Pigai juga menyebut, pemerintahan Jokowi saat ini pun tak luput dari ancaman pemberangusan kebebasan sipil dan kebebebasan beropini dan menyampaikan pendapat.
"Kalau pemerintahan memanfaatkan institusi-institusi negara sebagai alat kekuasaan, maka tdak mengherankan ada dua kebebasan yang dikekang hari ini," kata Pigai.
Kebebasan yang terancam direnggut itu, kata dia, adalah kebebasan sipil. Indikatornya, warga negara yang tidak sependapat dengan pemerintah akan ditindak.
"Salah satu indikatornya di mana setiap warga negara tidak bisa melakukan tindakan-tindakan yang bertentangan dengan kemauan dan pemikiran pemerintah," ucap Pigai.
Tak hanya itu, kebebasan lain yang juga terancam dikekang adalah kebebasan berekspresi, menyampaikan pendapat pikiran, pendapat, perasaan, dan kebebasan berserikat.
"Kedua aspek itu merupakan pilar yang utama dalam sebuah negara demokrasi.

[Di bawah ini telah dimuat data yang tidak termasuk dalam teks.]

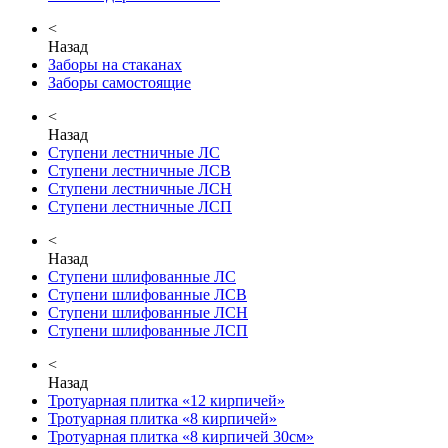
<
Назад
Заборы на стаканах
Заборы самостоящие
<
Назад
Ступени лестничные ЛС
Ступени лестничные ЛСВ
Ступени лестничные ЛСН
Ступени лестничные ЛСП
<
Назад
Ступени шлифованные ЛС
Ступени шлифованные ЛСВ
Ступени шлифованные ЛСН
Ступени шлифованные ЛСП
<
Назад
Тротуарная плитка «12 кирпичей»
Тротуарная плитка «8 кирпичей»
Тротуарная плитка «8 кирпичей 30см»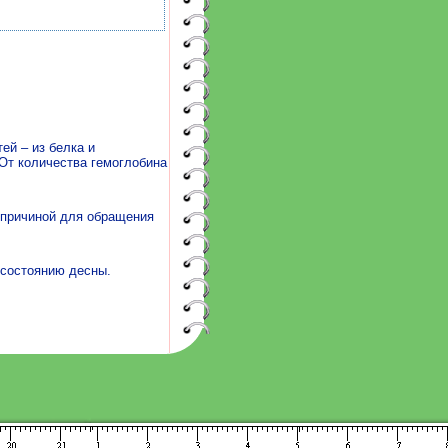
ей – из белка и
 От количества гемоглобина
 причиной для обращения
 состоянию десны.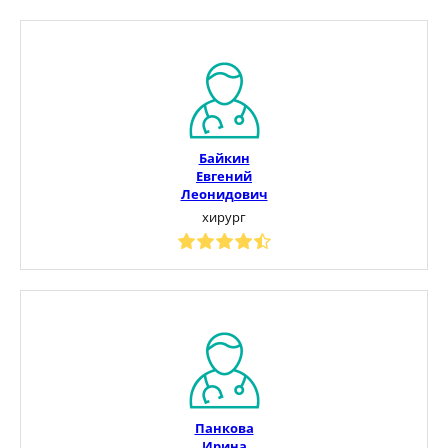
Байкин
Евгений
Леонидович
хирург
Панкова
Ирина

Negara demokrasi dilihat dari apakah rakyat itu bebas? Lalu apakah berorganisasi, berserikat menyampaikan, perasaan, pendapat dan pikiran itu terpelihara," ujar dia.
Karena itu, Pigai menegaskan agar pemerintah jangan lagi masuk ke ranah hak asasi manusia (HAM) yang melekat kepada setiap idnividu setiap warga negara.
"Kalau kedua aspek dikekang, maka itu bisa dikateorikan negara seakan-akan bertindak seperti negara fasis. Praktik pemerintahan fasis itu kebebasan sipil ditekan, dan kebebasan berserikat diberangus," ujar dia.
Sebelumnya, Menteri Dalam Negeri Tjahjo Kumolo akan menyurati seorang wanita berinisial VKL yang berorasi di depan massa setelah Pengadilan Negeri Jakarta Utara menjatuhkan vonis dua tahun untuk Gubernur nonaktif DKI Jakarta Basuki Tjahaja Purnama atau Ahok.
Surat tersebut terkait pernyataan VKL dalam orasinya yang dinilai Tjahjo memfitnah Presiden Joko Widodo sekaligus memprovokasi massa.
(Baca: Mendagri Peringatkan Wanita yang Kritik Jokowi saat Berorasi Bela Ahok)
Tjahjo mengaku sudah mendapatkan data mengenai identitas VKL, berikut alamat rumah hingga latar belakang yang bersangkutan. Menurut Tjahjo, kata-kata VKL dalam orasi yang ditujukan kepada Presiden Jokowi, tidak pantas.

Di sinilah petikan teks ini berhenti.